Go over the entries below line by line, copying each one that contains the word "North".

INPUT:
+ + + + +

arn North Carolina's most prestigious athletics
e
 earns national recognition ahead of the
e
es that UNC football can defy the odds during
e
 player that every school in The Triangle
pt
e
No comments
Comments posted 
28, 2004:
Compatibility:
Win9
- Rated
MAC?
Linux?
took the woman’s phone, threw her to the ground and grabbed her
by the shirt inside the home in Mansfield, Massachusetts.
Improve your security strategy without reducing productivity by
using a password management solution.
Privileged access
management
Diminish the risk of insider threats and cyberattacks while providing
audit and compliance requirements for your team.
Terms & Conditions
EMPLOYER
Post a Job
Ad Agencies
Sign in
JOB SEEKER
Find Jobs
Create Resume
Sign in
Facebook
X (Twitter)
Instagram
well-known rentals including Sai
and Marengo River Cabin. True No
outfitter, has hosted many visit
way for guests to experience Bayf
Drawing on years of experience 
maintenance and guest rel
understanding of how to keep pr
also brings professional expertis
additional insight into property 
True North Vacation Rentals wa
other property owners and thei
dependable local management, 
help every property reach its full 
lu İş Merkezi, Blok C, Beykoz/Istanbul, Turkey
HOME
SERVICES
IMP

+ + + + +

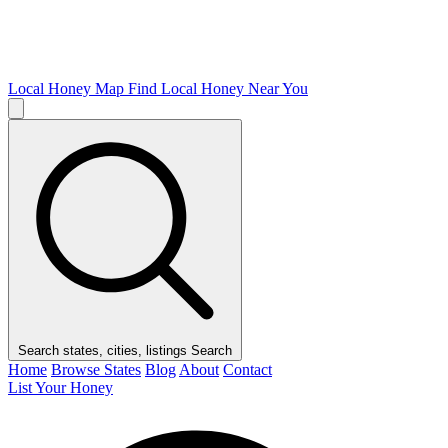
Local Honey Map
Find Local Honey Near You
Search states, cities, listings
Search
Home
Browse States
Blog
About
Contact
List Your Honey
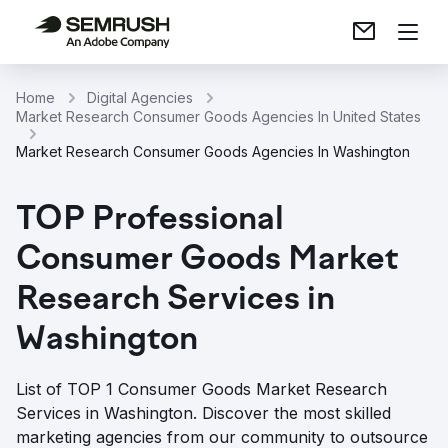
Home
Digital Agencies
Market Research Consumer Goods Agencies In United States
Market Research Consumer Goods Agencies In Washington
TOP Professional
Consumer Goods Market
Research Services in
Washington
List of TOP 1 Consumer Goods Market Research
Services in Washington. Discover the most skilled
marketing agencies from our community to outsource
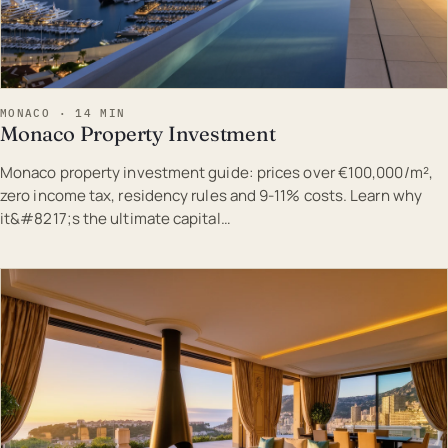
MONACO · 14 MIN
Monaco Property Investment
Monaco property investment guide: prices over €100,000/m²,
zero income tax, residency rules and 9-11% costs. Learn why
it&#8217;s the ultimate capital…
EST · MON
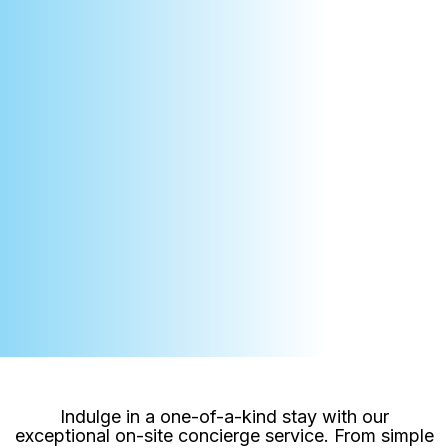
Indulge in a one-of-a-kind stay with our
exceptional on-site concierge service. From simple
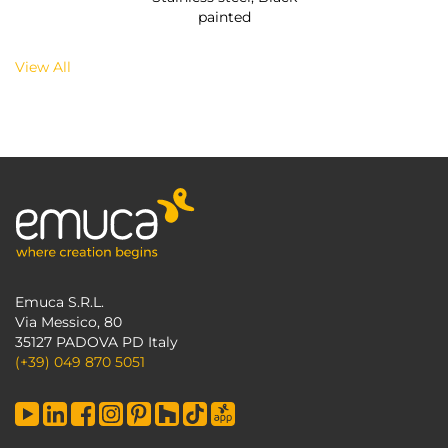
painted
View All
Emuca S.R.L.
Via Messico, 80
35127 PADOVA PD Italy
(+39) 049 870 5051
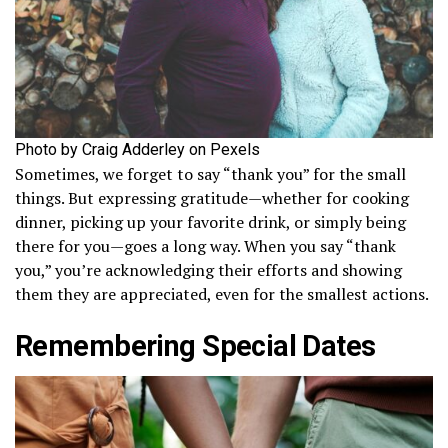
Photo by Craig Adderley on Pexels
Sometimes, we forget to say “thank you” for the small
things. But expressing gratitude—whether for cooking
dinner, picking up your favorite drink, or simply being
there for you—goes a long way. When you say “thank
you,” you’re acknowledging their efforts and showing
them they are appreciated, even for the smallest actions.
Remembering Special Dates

+ + + + +

RESPONSE TO THIS EXERCISE:
arn North Carolina's most prestigious athletics
True North Vacation Rentals wa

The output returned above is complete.